Estudo registrou, pela primeira vez, o movimento inicial das células cardíacas. Entenda como o coração é formado e qual é a importância de pesquisas como essa.
Recentemente, pesquisadores da University College London (UCL), da Inglaterra, registraram em time-lapse o momento em que um coração começa a se formar. O processo já era conhecido pela ciência, mas foi a primeira vez que foi possível visualizá-lo. O estudo, feito a partir de um embrião de camundongo vivo, abriu espaço para entender e prevenir malformações ao longo desse percurso.
Das células ao batimento cardíaco: como o coração se forma?
“O processo começa desde o momento da concepção. O embrião já carrega uma carga genética que determina, em grande parte, como as células vão se organizar e se diferenciar. Existe uma sequência pré-determinada para o surgimento e movimentação dessas células”, explica Ana Paula Damiani, assessora científica da Sociedade de Cardiologia do Estado de São Paulo (SOCESP).
A gastrulação, fase registrada pelo estudo britânico, começa com cerca de 15 dias de gestação, antes mesmo de a mulher saber que está grávida. Ou seja, quando a gestante descobre a gravidez, o coração do embrião já começou a se formar.
O estudo utilizou um marcador fluorescente nessas células e registrou imagens a cada dois minutos durante 40 horas para criar o vídeo capaz de registrar as células se multiplicando, movendo-se e se organizando.
“As primeiras células do coração se movimentam e definem seus destinos muito antes do coração estar formado. Ao observar células individuais em tempo real, os pesquisadores descobriram que as células destinadas a formar diferentes partes do coração, como os átrios ou ventrículos, iniciam suas jornadas e decisões muito mais cedo do que se imaginava”, afirma Roberto Kalil, presidente do Conselho Diretor do Instituto do Coração do Hospital das Clínicas da Faculdade de Medicina da Universidade de São Paulo (InCor-HCFMUSP).
Com o tempo, essas células se diferenciam em estruturas essenciais do coração, como as câmaras, válvulas e artérias. Por volta da sexta semana de gestação, o embrião ainda tem apenas 7 milímetros (o tamanho de um grão de arroz), mas o coração já começa a apresentar movimentos de contração. Esse é o batimento cardíaco que pode ser ouvido pelo ultrassom.

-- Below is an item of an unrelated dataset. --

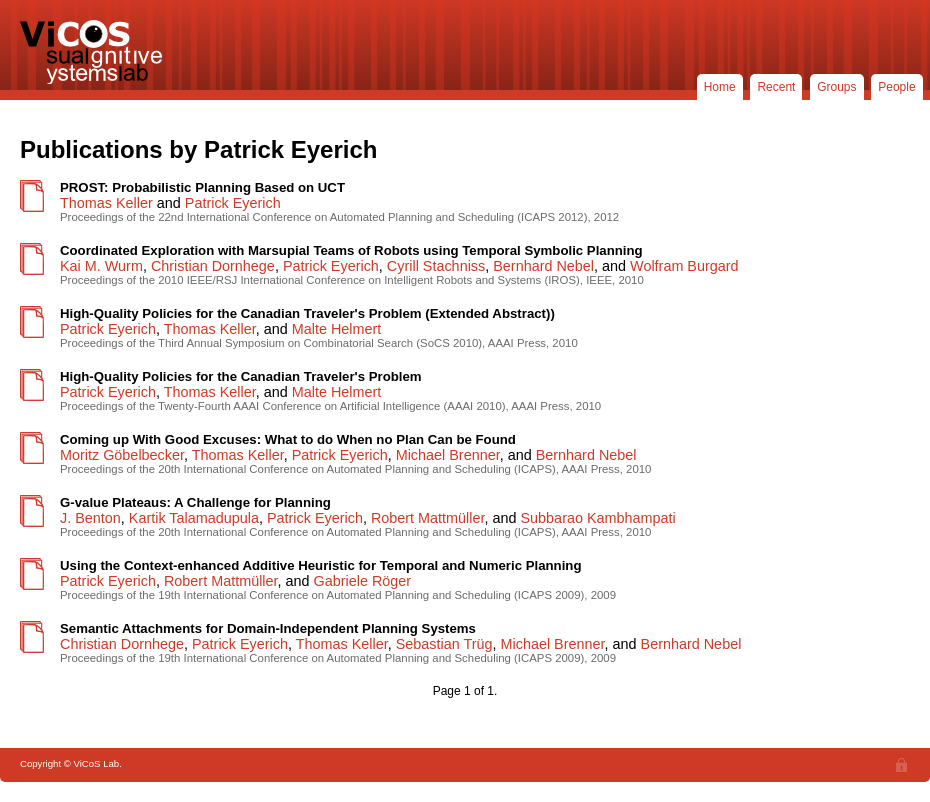 This screenshot has width=930, height=802. I want to click on Home, so click(720, 87).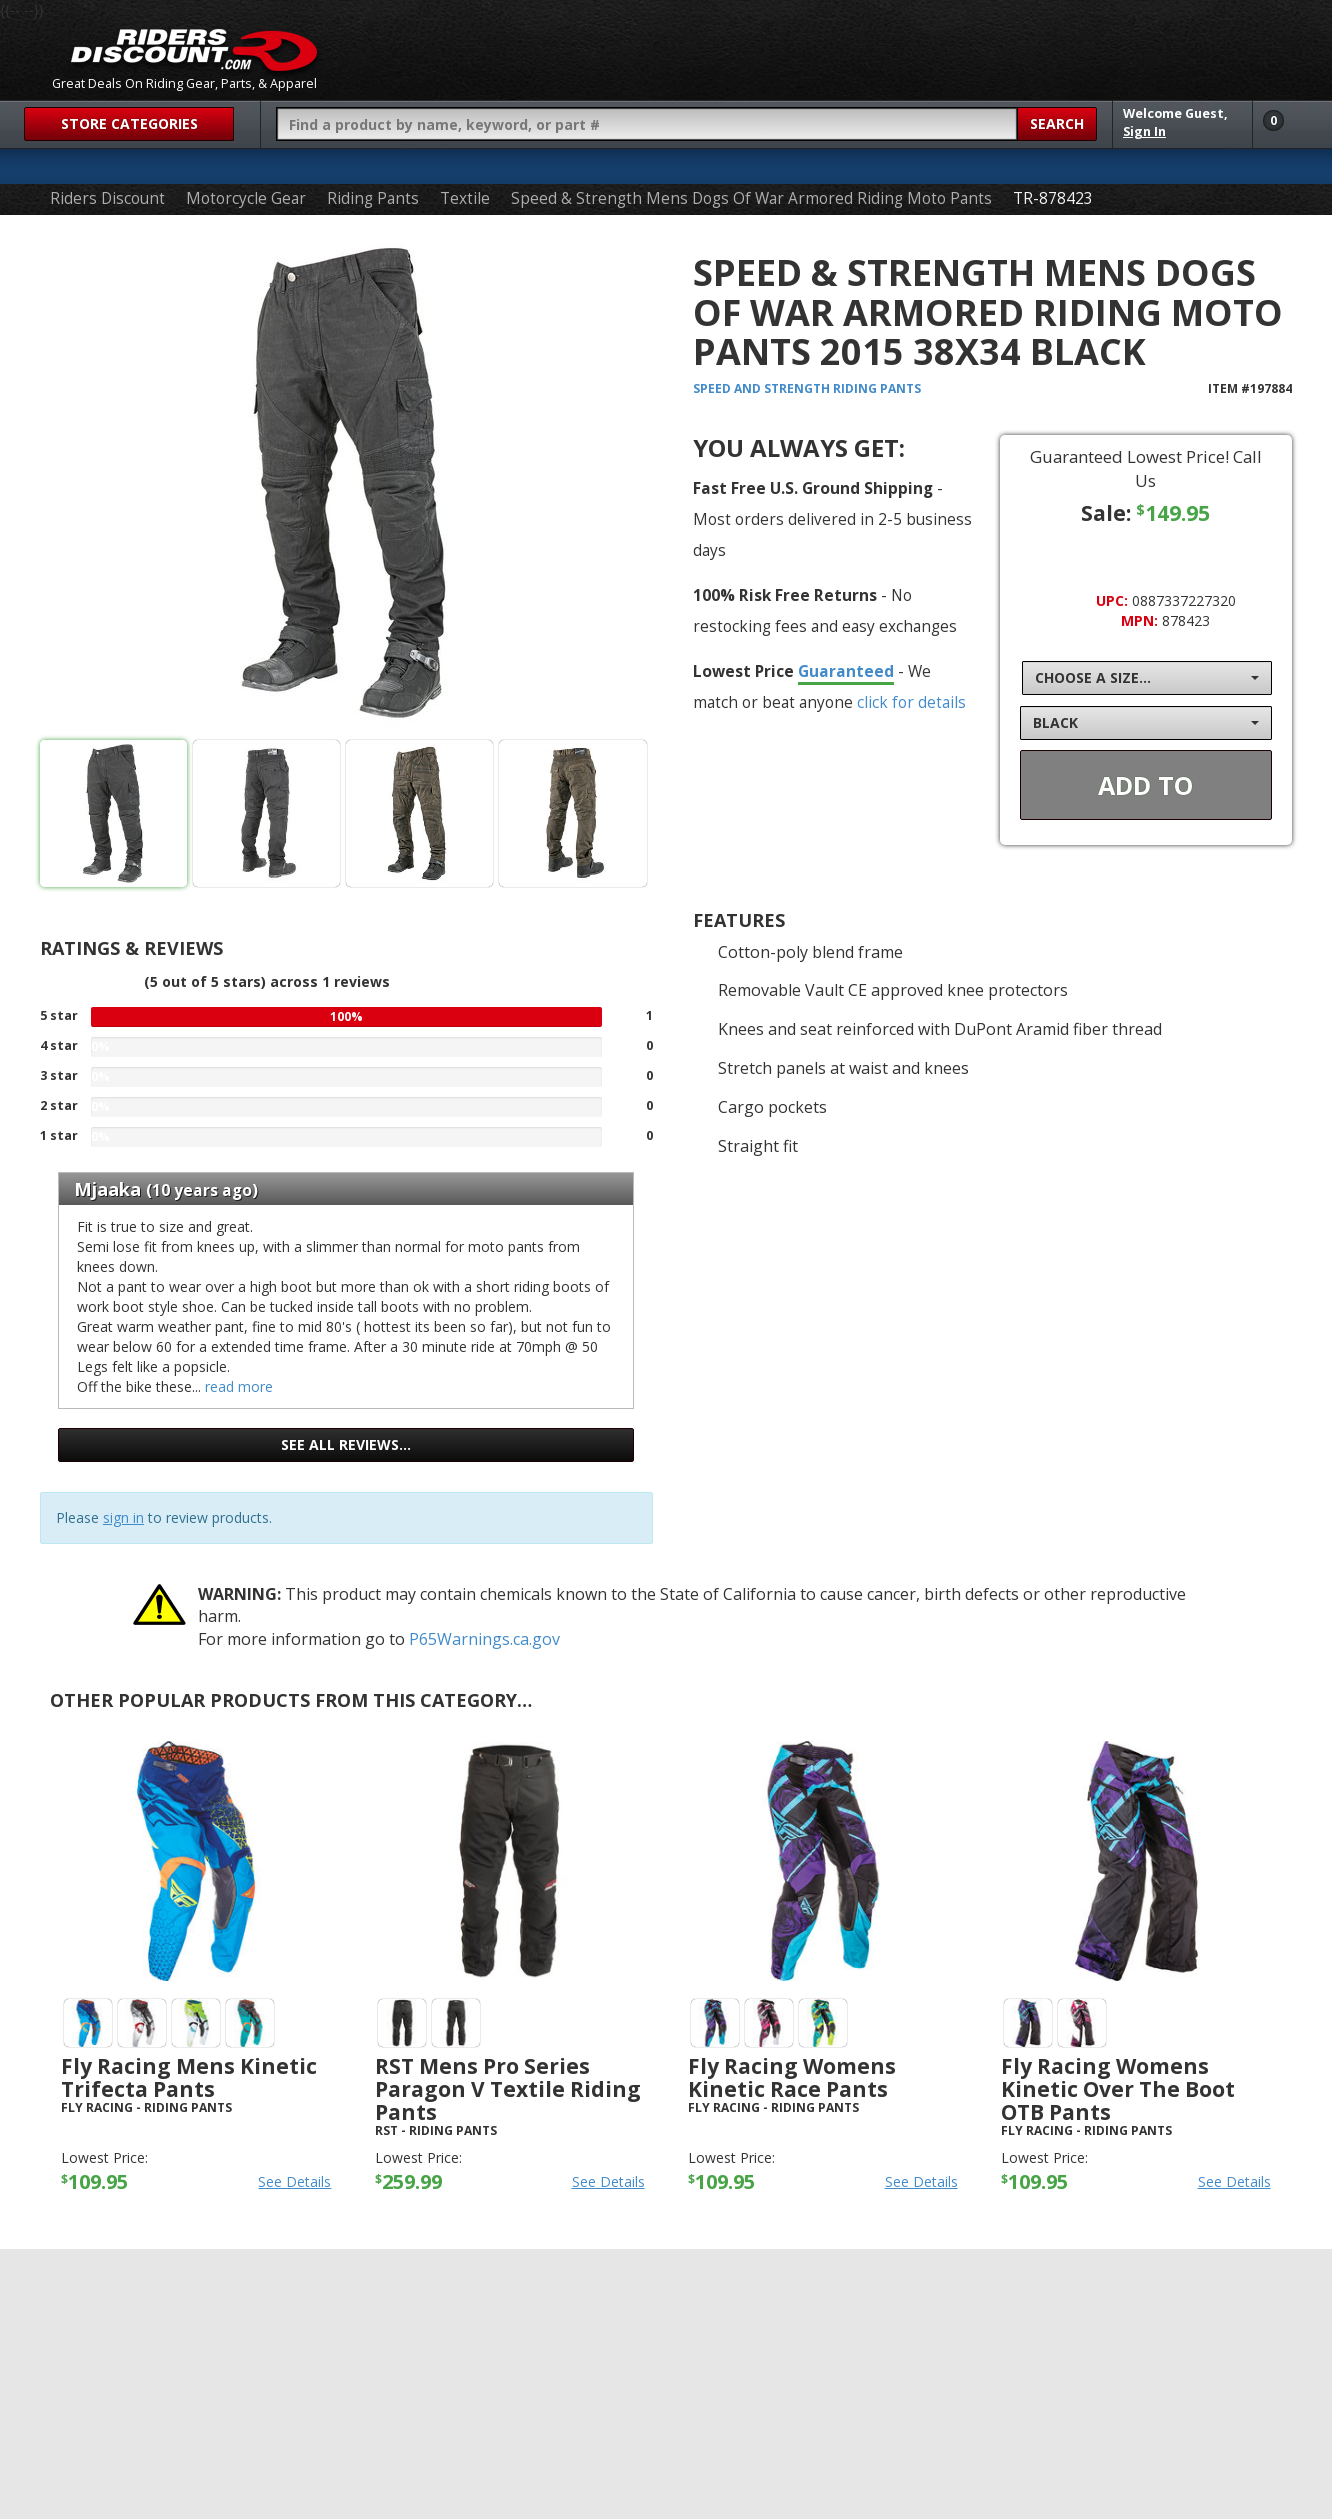 Image resolution: width=1332 pixels, height=2519 pixels. I want to click on Mjaaka, so click(107, 1189).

“A estrutura básica do coração está praticamente completa por volta da sétima semana. Depois disso, o que acontece é crescimento: aumento do tamanho, do número de células e da potência de contração. A circulação também se desenvolve mais, com o surgimento do fluxo sanguíneo e da placenta. Mas a base já está ali”, diz a dra. Ana Paula.
Cardiopatias: quando elas surgem?
É na fase de formação do coração que ocorre boa parte das malformações. Muitas têm origem genética, isto é, a conformação do coração já está pré-estabelecida. Outras podem acontecer por interferências externas durante, principalmente, o primeiro trimestre da gestação.
“Por exemplo, se a mulher não sabe que está grávida e, nesse início [da gestação], usa alguma medicação contraindicada ou apresenta condições como diabetes mal controlado, isso pode afetar essa migração celular tão delicada e causar malformações”, alerta a cardiologista.
A maioria das cardiopatias pode ser detectada a partir do primeiro ultrassom morfológico, feito entre 11 e 14 semanas. O exame morfológico é essencial durante o pré-natal e permite avaliar tanto a anatomia quanto a função cardíaca do feto. Exames mais específicos, como o ecocardiograma fetal, também podem ser indicados.
O estudo do University College London, além de inovador, também contribui para a identificação precoce desse tipo de malformações.
“Essas descobertas oferecem um mapa detalhado de como o coração começa a se formar a partir de um grupo aparentemente desorganizado de células. No futuro, esse conhecimento poderá nos ajudar a entender melhor as origens das cardiopatias congênitas e talvez orientar o desenvolvimento de terapias para corrigi-las ou preveni-las ainda antes do nascimento”, afirma o dr. Roberto Kalil.